Asumsi dasar lain yaitu lifting minyak, yang awalnya dalam APBN 2024 ditargetkan 635.000 BPH, realisasinya masih 571.700 BPH per November 2024. Begitu juga lifting gas yang dalam APBN 2024 ditargetkan 1.033 ribu BSMPH, tetapi realisasinya masih 973.000 BSMPH per November 2024.

Kemenkeu membukukan pendapatan negara mencapai Rp2.842,5 triliun selama 2024. Realisasi tersebut setara 101,4% dari asumsi APBN 2024 dan outlook Laporan Semester I/2024 yaitu sebesar Rp2.802,5 triliun.

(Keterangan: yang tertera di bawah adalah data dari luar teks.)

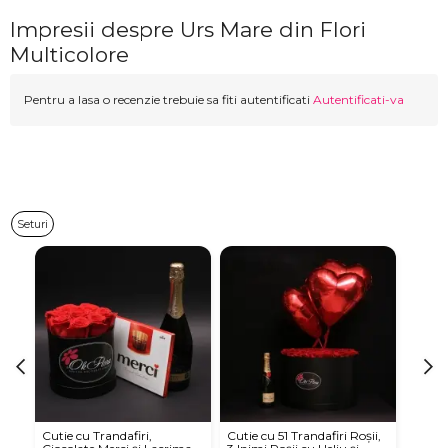
Impresii despre Urs Mare din Flori
Multicolore
Pentru a lasa o recenzie trebuie sa fiti autentificati
Autentificati-va
Seturi
Cutie cu Trandafiri,
Cutie cu 51 Trandafiri Roșii,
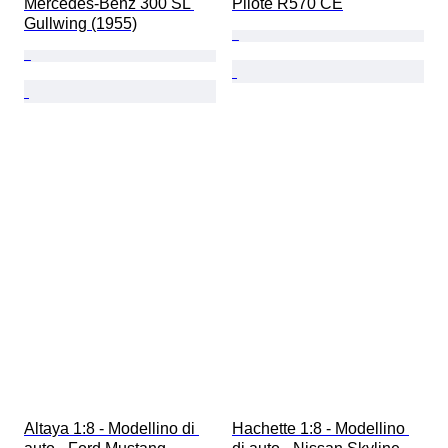
Mercedes-Benz 300 SL 
Pilote R570 CE
Gullwing (1955)
Altaya 1:8 - Modellino di 
Hachette 1:8 - Modellino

Sri Mulyani merincikan jika dibandingkan dengan pendapatan negara 2023 sebesar Rp2.783,9 triliun maka realisasi 2024 tumbuh sebesar 2,1%.

Dia menjelaskan pendapatan negara tersebut berasal dari tiga sumber. Pertama, penerimaan perpajakan yang terdiri dari penerimaan pajak serta kepabeanan dan cukai.

Untuk realisasi penerimaan pajak mencapai Rp1.932,4 triliun atau hanya mencapai 97,2% dari asumsi APBN 2024 sebesar Rp1.988,9 triliun. Begitu juga dengan realisasi kepabeanan dan cukai mencapai Rp300,2 triliun atau hanya mencapai 93,5% dari asumsi APBN 2024 sebesar Rp321 triliun.

Kedua, realisasi penerimaan negara bukan pajak (PNBP) yang mencapai Rp579,5 triliun atau setara 117,8% dari asumsi APBN 2024 sebesar Rp492 triliun. Ketiga, realisasi hibah yang mencapai Rp34,9 triliun atau setara 7.033,5% dari asumsi APBN 2024 sebesar Rp0,4 triliun.

Artinya, pendapatan negara bisa mencapai asumsi APBN 2024 karena realisasi PNBP dan hibah yang melebihi target. Sementara itu, meski penerimaan perpajakan memberi kontribusi terbesar, tetapi tidak mencapai target asumsi APBN 2024.

"Jadi, ini tiga pendapatan negara kita dalam situasi yang begitu rentang, begitu tidak pasti tekanan bertubi-tubi masih terjaga," kata Sri Mulyani.